INDIANAPOLIS (AP) — An increase in ambulance calls across Indiana and fewer emergency medical workers has officials raising concerns about longer response times and growing delays in moving seriously ill patients to larger hospitals.
The number of ambulance calls grew 44% since 2018 to more than 1 million last year, according to the Indiana Department of Homeland Security. That comes along with a slight decline in the number of emergency medical technicians and paramedics and an 11% drop in available ambulances for emergency calls during that time.
Patients at small hospitals in rural communities face waiting hours or more for an ambulance ride for more advanced treatment at hospitals in Indianapolis, Cincinnati or Chicago.
“It’s going to lead to worse outcomes,” said Dr. Michael Kaufmann, Indiana’s EMS medical director. “So, higher morbidity and mortality for Hoosiers.”
Rush Memorial Hospital in the small eastern Indiana city of Rushville has tried to hire EMTs to exclusively handle transfers but struggled to fill the open positions, WFYI-FM reported.

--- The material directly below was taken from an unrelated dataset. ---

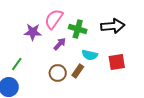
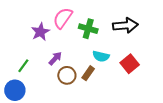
purple star: (33, 32) -> (40, 32), turned -30
purple arrow: (60, 44) -> (55, 58), moved
red square: (117, 62) -> (130, 64), turned -30

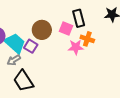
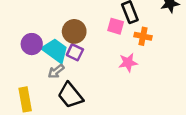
brown circle: (42, 30) -> (74, 31), moved
pink star: (76, 47) -> (128, 63), moved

“When a patient comes in and needs a higher level of care, it has never up until recently been so scary,” said Carrie Tressler, the hospital’s vice president of nursing.
Kaufmann told a state legislative committee studying Indiana’s trauma care system that low insurance and Medicare reimbursement levels to ambulance services are causing a funding crunch and making it difficult for providers to pay competitive wages.
He said that 50 years ago, the focus was on moving patients quickly, and ambulances were reimbursed as transportation providers rather than health care, The (Fort Wayne) Journal Gazette reported. Now ambulances carry expensive equipment and medicine, and the cost has risen while reimbursement hasn’t kept pace, he said.
Kaufmann presented statistics showing that someone injured in an urban or suburban county in Indiana has an average response time of three minutes and transport time of five minutes. For a rural county, that jumps to 17 and 30 minutes. And if the patient needs to be transported to a trauma center, it can take hours.
Nate Metz, president of the Indiana EMS Association, said lives are at stake.
“There are hospitals in the state right now that are waiting eight, nine, 10 hours to get a transport to take that patient to a higher level of care,” Metz said.
Metz said he was frustrated with the state Legislature’s lack of response to the problem.
“Even our association has been, you know, raising this alarm now for eight years, and no one wants to listen,” Metz said. “Last legislative cycle, we’ve raised this alarm, trying to push legislation to help us. No one wanted to listen, none of it got passed, it all got shut down.”